By Sara MoultonFree Press Staff

Playing for the Fernie Ghostriders is an experience that the team members embrace with great enthusiasm, but it is also just one aspect of the lives of the remarkable young men who entertain their fans week after week throughout the season.

As junior hockey is open to those aged 16 to 20, the decision to play comes at a crucial time for young men who are often completing high school or beginning their post-graduation journey. Team captain Ben Primeau and teammate Cole Weber are two players who will be finishing their junior hockey careers this season, and both took the time to talk to The Free Press about life off-the-ice.

Primeau has played two previous seasons with the Ghostriders after graduating early from high school in 2010. At 20 years old, he is now reflecting on his time playing hockey and considering his options once this season ends.

“Being a couple of years out of school, I have a way better understanding of what I want to do for my future,” says Primeau. “I’m more academic than anything. I’d love to go into engineering, and I’ve always been interested in business, too.”

For Weber, relocating to Fernie this season was largely due to the influence of head coach, Dale Hladun. Determined to begin further education this year, the 19-year-old balances full-time university with his hockey commitments by commuting to Cranbrook on most days. Weber is currently enrolled in a business program and is considering law as a postgraduate option.

“It’s a lot of work, but it’s worth it,” he says. “Hockey has always been my passion, but there comes a time where you have to think about your future if it doesn’t work out.”

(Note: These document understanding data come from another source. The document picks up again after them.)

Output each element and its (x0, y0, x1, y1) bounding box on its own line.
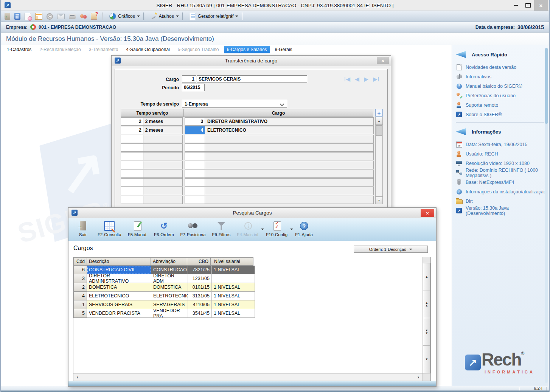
transfer-row[interactable]: 2 2 meses 4 ELETROTECNICO (121, 126, 374, 134)
cargo-name-field[interactable]: SERVICOS GERAIS (197, 75, 307, 83)
help-icon (457, 84, 462, 89)
sidebar-item[interactable]: Preferências do usuário (456, 91, 548, 100)
toolbar-button[interactable]: Sair (75, 221, 91, 237)
tab[interactable]: 6-Cargos e Salários (224, 46, 270, 53)
periodo-field[interactable]: 06/2015 (182, 84, 205, 91)
transfer-empty-row[interactable] (121, 152, 374, 160)
sidebar-item[interactable]: Manual básico do SIGER® (456, 81, 548, 91)
mail-icon[interactable] (57, 14, 65, 19)
sidebar-item[interactable]: Base: NetExpress/MF4 (456, 177, 548, 187)
maisinf-icon (244, 222, 252, 230)
table-row[interactable]: 4 ELETROTECNICO ELETROTECNIC 3131/05 1 N… (73, 292, 430, 300)
transfer-close-button[interactable]: × (377, 57, 389, 64)
transfer-empty-row[interactable] (121, 196, 374, 204)
tab[interactable]: 2-Recrutam/Seleção (36, 46, 84, 53)
package-icon[interactable] (91, 13, 97, 20)
toolbar-dropdown[interactable]: Atalhos (149, 12, 186, 21)
phone-icon[interactable] (69, 14, 76, 19)
table-row[interactable]: 5 VENDEDOR PRACISTA VENDEDOR PRA 3541/45… (73, 309, 430, 318)
table-row[interactable]: 1 SERVICOS GERAIS SERV.GERAIS 4110/05 1 … (73, 300, 430, 309)
transfer-empty-row[interactable] (121, 161, 374, 169)
section-title: Cargos (73, 245, 93, 252)
info-header[interactable]: Informações (456, 127, 548, 137)
sidebar-item[interactable]: Data: Sexta-feira, 19/06/2015 (456, 140, 548, 149)
transfer-scrollbar[interactable]: ▲ ▼ (375, 117, 383, 204)
first-record-button[interactable]: ◀ (345, 76, 350, 82)
toolbar-button[interactable]: F1-Ajuda (295, 221, 313, 237)
dropdown-caret[interactable] (290, 229, 293, 232)
order-button[interactable]: Ordem: 1-Descrição (354, 246, 428, 253)
close-button[interactable]: × (534, 0, 548, 11)
form-icon[interactable] (35, 13, 42, 20)
table-row[interactable]: 3 DIRETOR ADMINISTRATIVO DIRETOR ADM 123… (73, 274, 430, 283)
gear-icon[interactable] (47, 13, 53, 20)
toolbar-button[interactable]: F4-Mais inf. (237, 221, 259, 237)
sidebar-item[interactable]: Sobre o SIGER® (456, 110, 548, 119)
sidebar-item[interactable]: Rede: Domínio RECHINFO ( 1000 Megabits/s… (456, 168, 548, 177)
users-icon[interactable] (80, 13, 87, 20)
page-up-button[interactable]: ▲▲ (423, 291, 430, 319)
transfer-row[interactable]: 2 2 meses 3 DIRETOR ADMINISTRATIVO (121, 117, 374, 126)
transfer-empty-row[interactable] (121, 135, 374, 143)
company-refresh-icon[interactable] (30, 24, 36, 30)
scrollbar-thumb[interactable] (376, 125, 382, 136)
status-version: 6.2-I (534, 386, 542, 390)
scroll-right-button[interactable]: › (415, 373, 422, 381)
note-icon[interactable] (25, 13, 31, 20)
sidebar-item[interactable]: Novidades desta versão (456, 62, 548, 72)
add-row-button[interactable]: + (375, 109, 383, 117)
cargo-code-field[interactable]: 1 (182, 75, 196, 83)
toolbar-dropdown[interactable]: Gerador relat/gráf (188, 12, 246, 21)
scrollbar-thumb[interactable] (545, 48, 548, 124)
page-down-button[interactable]: ▼▼ (423, 318, 430, 346)
previous-record-button[interactable]: ◀ (355, 76, 359, 82)
sidebar-item[interactable]: Informações da instalação/atualização (456, 187, 548, 196)
toolbar-button[interactable]: F5-Manut. (128, 221, 148, 237)
ajuda-icon (300, 222, 308, 230)
transfer-empty-row[interactable] (121, 170, 374, 178)
last-record-button[interactable]: ▶ (373, 76, 379, 82)
toolbar-button[interactable]: F6-Ordem (154, 221, 174, 237)
sidebar-item[interactable]: Informativos (456, 72, 548, 81)
sidebar-item[interactable]: Dir: (456, 196, 548, 206)
toolbar-button[interactable]: F2-Consulta (98, 221, 121, 237)
minimize-button[interactable] (510, 0, 522, 11)
search-footer (68, 381, 436, 386)
tab[interactable]: 5-Segur.do Trabalho (175, 46, 222, 53)
horizontal-scrollbar[interactable]: ‹ › (73, 373, 423, 381)
toolbar-dropdown[interactable]: Gráficos (108, 12, 147, 21)
tab[interactable]: 4-Saúde Ocupacional (123, 46, 172, 53)
toolbar-button[interactable]: F10-Config. (266, 221, 289, 237)
quick-access-header[interactable]: Acesso Rápido (456, 50, 548, 59)
transfer-empty-rows (121, 134, 374, 204)
tab[interactable]: 3-Treinamento (86, 46, 121, 53)
tab[interactable]: 1-Cadastros (4, 46, 34, 53)
maximize-button[interactable] (522, 0, 534, 11)
toolbar-button[interactable]: F7-Posiciona (180, 221, 205, 237)
sidebar-scrollbar[interactable] (545, 48, 548, 383)
transfer-empty-row[interactable] (121, 178, 374, 187)
toolbar-button[interactable]: F9-Filtros (212, 221, 231, 237)
sidebar-item[interactable]: Versão: 15.30a Java (Desenvolvimento) (456, 206, 548, 215)
sidebar-item[interactable]: Usuário: RECH (456, 149, 548, 159)
search-dialog-titlebar[interactable]: Pesquisa Cargos × (68, 208, 436, 218)
transfer-dialog-titlebar[interactable]: Transferência de cargo × (112, 56, 391, 66)
scroll-down-button[interactable]: ▼ (376, 196, 382, 204)
transfer-empty-row[interactable] (121, 143, 374, 152)
scroll-left-button[interactable]: ‹ (74, 373, 81, 381)
dropdown-caret[interactable] (261, 229, 264, 232)
sidebar-item[interactable]: Resolução vídeo: 1920 x 1080 (456, 159, 548, 168)
scroll-up-button[interactable]: ▲ (376, 117, 382, 125)
transfer-rows: 2 2 meses 3 DIRETOR ADMINISTRATIVO 2 2 m… (121, 117, 374, 134)
tempo-servico-select[interactable]: 1-Empresa (182, 100, 287, 108)
sidebar-item[interactable]: Suporte remoto (456, 100, 548, 110)
row-up-button[interactable]: ▲ (423, 263, 430, 291)
exit-icon[interactable] (5, 13, 10, 20)
table-row[interactable]: 2 DOMESTICA DOMESTICA 0101/15 1 NIVELSAL (73, 283, 430, 292)
tab[interactable]: 9-Gerais (272, 46, 295, 53)
calculator-icon[interactable] (14, 13, 20, 20)
next-record-button[interactable]: ▶ (364, 76, 368, 82)
row-down-button[interactable]: ▼ (423, 345, 430, 373)
search-close-button[interactable]: × (421, 209, 434, 217)
transfer-empty-row[interactable] (121, 187, 374, 195)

Both men agree that the experience of leaving home for the first time and being far from home can be difficult for some players, as they are separated for long periods of time from their families and girlfriends. However, Weber points out that this year’s team has already become exceptionally close, and with some players living together in their billet homes, they have to accept the good with the bad.

“In the end, you get super close and it’s pretty much like having a full team of brothers. I suspect that by the end of the year, we all would’ve been at each other’s throats a couple of times!”

The team are often seen participating in community activities around Fernie, including volunteering at the local schools and fundraising for various charities. Several players also work at local businesses in addition to their commitments with the club, which ensures they are always kept busy. Ultimately, the experience during such a formative time involves so much more than what can be seen from the grandstand.

“In the end, it’s such a good learning experience. A lot of guys do it just for fun and they end up getting a lot more out of it than they thought they would,” says Primeau. “Everything makes you better in the end, even when it’s hard.”